▶ _Task prompt_:
If a line in the records below contains "Pointy", copy that line.

###

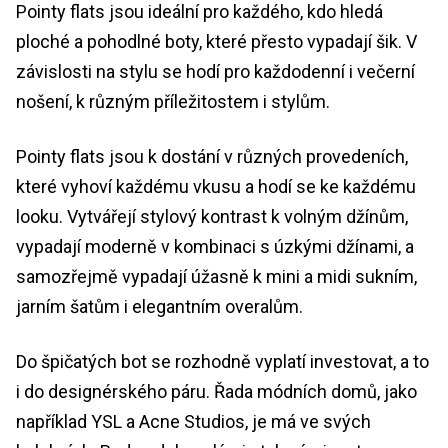
Pointy flats jsou ideální pro každého, kdo hledá
ploché a pohodlné boty, které přesto vypadají šik. V
závislosti na stylu se hodí pro každodenní i večerní
nošení, k různým příležitostem i stylům.
Pointy flats jsou k dostání v různých provedeních,
které vyhoví každému vkusu a hodí se ke každému
looku. Vytvářejí stylový kontrast k volným džínům,
vypadají moderně v kombinaci s úzkými džínami, a
samozřejmě vypadají úžasně k mini a midi sukním,
jarním šatům i elegantním overalům.
Do špičatých bot se rozhodně vyplatí investovat, a to
i do designérského páru. Řada módních domů, jako
například YSL a Acne Studios, je má ve svých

###

▶ _Answer to this problem_:
Pointy flats jsou ideální pro každého, kdo hledá
Pointy flats jsou k dostání v různých provedeních,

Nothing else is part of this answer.